PROBLEM DETAILS
Return, exactly as written, the line containing "resupply (at our" and every line after it to the end of the records below, with no pictures.

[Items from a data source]
━━━━━━━━━━━━━━━━━━━━

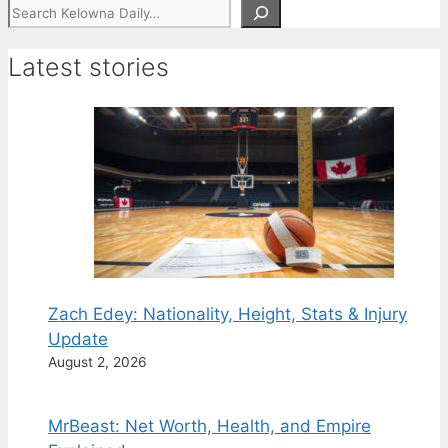
Search
Latest stories
Zach Edey: Nationality, Height, Stats & Injury
Update
August 2, 2026
MrBeast: Net Worth, Health, and Empire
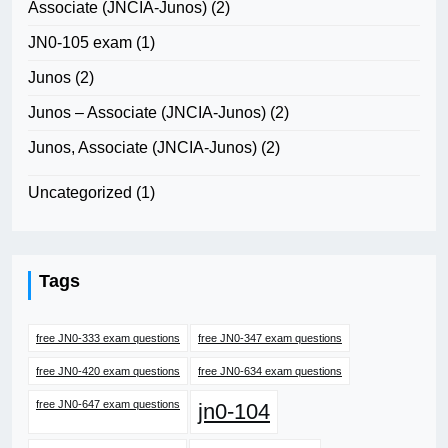
Associate (JNCIA-Junos)
(2)
JN0-105 exam
(1)
Junos
(2)
Junos – Associate (JNCIA-Junos)
(2)
Junos, Associate (JNCIA-Junos)
(2)
Uncategorized
(1)
Tags
free JN0-333 exam questions
free JN0-347 exam questions
free JN0-420 exam questions
free JN0-634 exam questions
free JN0-647 exam questions
jn0-104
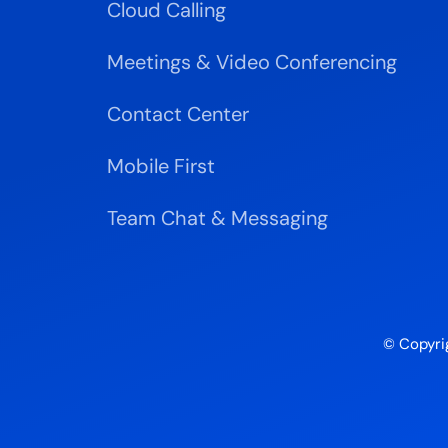
Cloud Calling
Meetings & Video Conferencing
Contact Center
Mobile First
Team Chat & Messaging
© Copyri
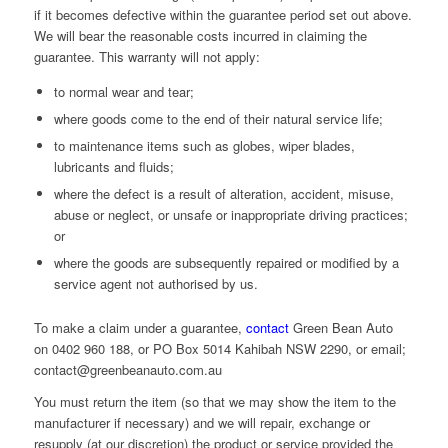
if it becomes defective within the guarantee period set out above.
We will bear the reasonable costs incurred in claiming the
guarantee. This warranty will not apply:
to normal wear and tear;
where goods come to the end of their natural service life;
to maintenance items such as globes, wiper blades,
lubricants and fluids;
where the defect is a result of alteration, accident, misuse,
abuse or neglect, or unsafe or inappropriate driving practices;
or
where the goods are subsequently repaired or modified by a
service agent not authorised by us.
To make a claim under a guarantee,
contact
Green Bean Auto
on 0402 960 188, or PO Box 5014 Kahibah NSW 2290, or email;
contact@greenbeanauto.com.au
You must return the item (so that we may show the item to the
manufacturer if necessary) and we will repair, exchange or
resupply (at our discretion) the product or service provided the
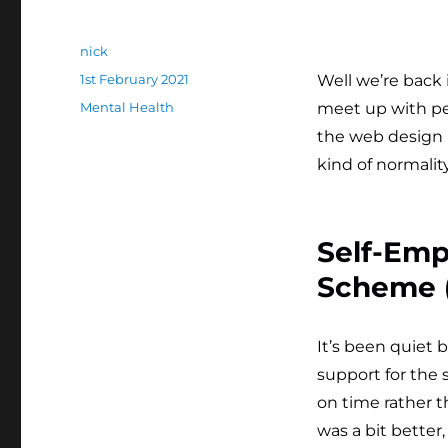
Author
nick
Posted
1st February 2021
Well we’re back 
on
Categories
Mental Health
meet up with peo
the web design 
kind of normality
Self-Em
Scheme (
It’s been quiet 
support for the 
on time rather t
was a bit better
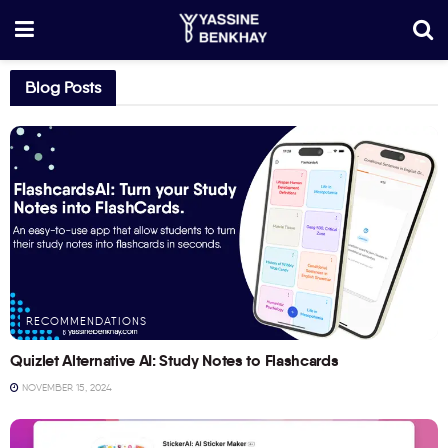
Blog Posts
RECOMMENDATIONS
Quizlet Alternative AI: Study Notes to Flashcards
NOVEMBER 15, 2024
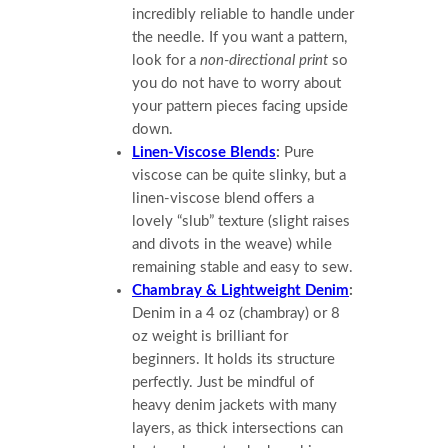
incredibly reliable to handle under
the needle. If you want a pattern,
look for a
non-directional print
so
you do not have to worry about
your pattern pieces facing upside
down.
Linen-Viscose Blends
:
Pure
viscose can be quite slinky, but a
linen-viscose blend offers a
lovely “slub” texture (slight raises
and divots in the weave) while
remaining stable and easy to sew.
Chambray & Lightweight Denim
:
Denim in a 4 oz (chambray) or 8
oz weight is brilliant for
beginners. It holds its structure
perfectly. Just be mindful of
heavy denim jackets with many
layers, as thick intersections can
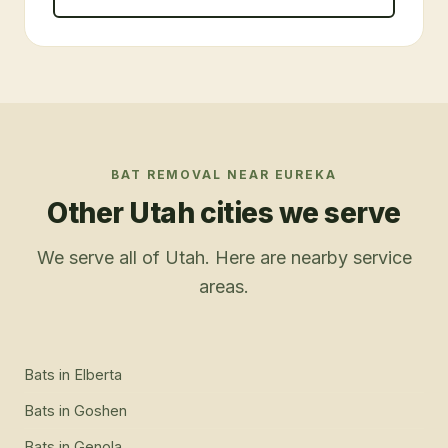
BAT REMOVAL
NEAR
EUREKA
Other Utah cities we serve
We serve all of Utah. Here are nearby service
areas.
Bats
in
Elberta
Bats
in
Goshen
Bats
in
Genola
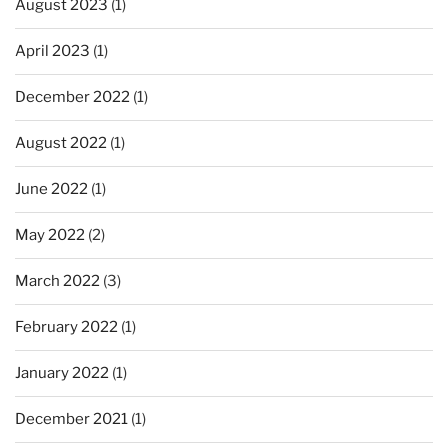
August 2023
(1)
April 2023
(1)
December 2022
(1)
August 2022
(1)
June 2022
(1)
May 2022
(2)
March 2022
(3)
February 2022
(1)
January 2022
(1)
December 2021
(1)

━━━━━━━━━━━━━━━━━━━━

ANSWER SPACE
resupply (at our discretion) the product or service provided the
Author
nick
Posted
1st February 2021
Well we’re back 
on
Categories
Mental Health
meet up with peo
the web design 
kind of normality
Self-Em
Scheme (
It’s been quiet 
support for the 
on time rather t
was a bit better
Blog Posts
RECOMMENDATIONS
Quizlet Alternative AI: Study Notes to Flashcards
NOVEMBER 15, 2024
incredibly reliable to handle under
the needle. If you want a pattern,
look for a
non-directional print
so
you do not have to worry about
your pattern pieces facing upside
down.
Linen-Viscose Blends
:
Pure
viscose can be quite slinky, but a
linen-viscose blend offers a
lovely “slub” texture (slight raises
and divots in the weave) while
remaining stable and easy to sew.
Chambray & Lightweight Denim
:
Denim in a 4 oz (chambray) or 8
oz weight is brilliant for
beginners. It holds its structure
perfectly. Just be mindful of
heavy denim jackets with many
layers, as thick intersections can
BAT REMOVAL
NEAR
EUREKA
Other Utah cities we serve
We serve all of Utah. Here are nearby service
areas.
Bats
in
Elberta
Bats
in
Goshen
Bats
in
Genola
August 2023
(1)
April 2023
(1)
December 2022
(1)
August 2022
(1)
June 2022
(1)
May 2022
(2)
March 2022
(3)
February 2022
(1)
January 2022
(1)
December 2021
(1)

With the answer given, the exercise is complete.